“我以為不然。”孫策抬起手,不假思索的打斷了田疇。“比起征戰消耗的數億錢糧,文恬武嬉的后果更加危險。這次子義出征,速勝鮮卑,的確有些僥幸,換一個人也許不能這么快,但取勝沒有問題。這一點,我很自信。”
田疇看著孫策,無言以對。孫策這句話說得極有自信,但他卻很清楚,孫策有自信的本錢。他本人就不比太史慈弱,麾下能征善戰的將領還有不少,也許沒有太史慈那么優秀,擊敗鮮卑人卻不是什么大問題,不過多花些時間罷了。
“君侯麾下猛將如云,擊敗鮮卑人自是不難,可是若不能妥善安置,再逼反了他們,降而復叛,豈不是適得其反?這次之所以能速勝,固然是君侯運籌帷幄,太史都督能征善戰,也與鮮卑人輕敵有關。若非他們驕狂,自投險地,而是引兵遁去,只怕是戰禍綿延,幽州不能安矣。烏桓、鮮卑自有習俗,強迫為編戶不如依其舊俗。”
“不急。”孫策搖搖手,笑道:“塞北之胡不得不化的原因還沒說清楚,討論如何化胡為時過早。我很快要回中原,下次見面不知道是幾年之后,既然子泰來了,我們就慢慢說,把這件事說清楚,為百年之計定個基調,開個好頭。”
田疇心里一動,領會到孫策的意思。孫策和太史慈一樣,對他寄以厚望。他雖然對做官不感興趣,卻不拒絕為這樣的百年大業出一份力,否則他也不會千里迢迢的趕來了。既然孫策愿說,他自然愿聽。
“是我魯莽了,請君侯恕罪。”
“烏桓、鮮卑以外,子泰對幽州以北的事了解多少?”
“君侯指的是……”
“比如夫余,比如丁零。”
田疇有些慚愧。“我對夫余、丁零了解有限,其實就連鮮卑,我也不甚清楚。鮮卑人橫跨草原,東西萬里,部落逾百,即以東部鮮卑而言亦有二十余落,我們真正了解的也不過是百戰、野豬等幾個主要的部落,那些中小部落的情況并不熟悉,遑論夫余、丁零。”

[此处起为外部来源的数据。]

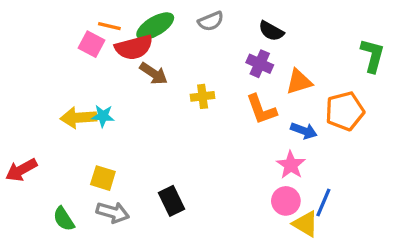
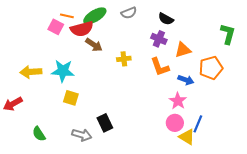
cyan star: (103, 116) -> (63, 71), size x1.6
yellow arrow: (78, 118) -> (31, 72), moved
yellow square: (103, 178) -> (71, 98), moved
gray arrow: (113, 212) -> (82, 135), moved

“是這樣啊。”孫策抬起手,用尾指撓了撓鬢角,沉吟了片刻。田疇看得清晰,更加不安。過了片刻,孫策又笑道:“那我就簡單的介紹一下吧。根據我們收集到的信息,幽州以北不僅僅有鮮卑人,還有夫余人、丁零人,其他種族不下十余種。夫余在玄菟之北,有八萬戶。”
“這么多人?”田疇吃了一驚。八萬戶可不是一個小數目,幽州戶口最多的郡涿郡也就這么多人,其他郡的戶口都不足八萬。這說明夫余實力不弱,一旦南下,又是一個麻煩。幽州的災難什么時候才能結束?最開始有東胡,東胡衰落了有匈奴,匈奴人衰落了有鮮卑,鮮卑還沒平定,又有夫余。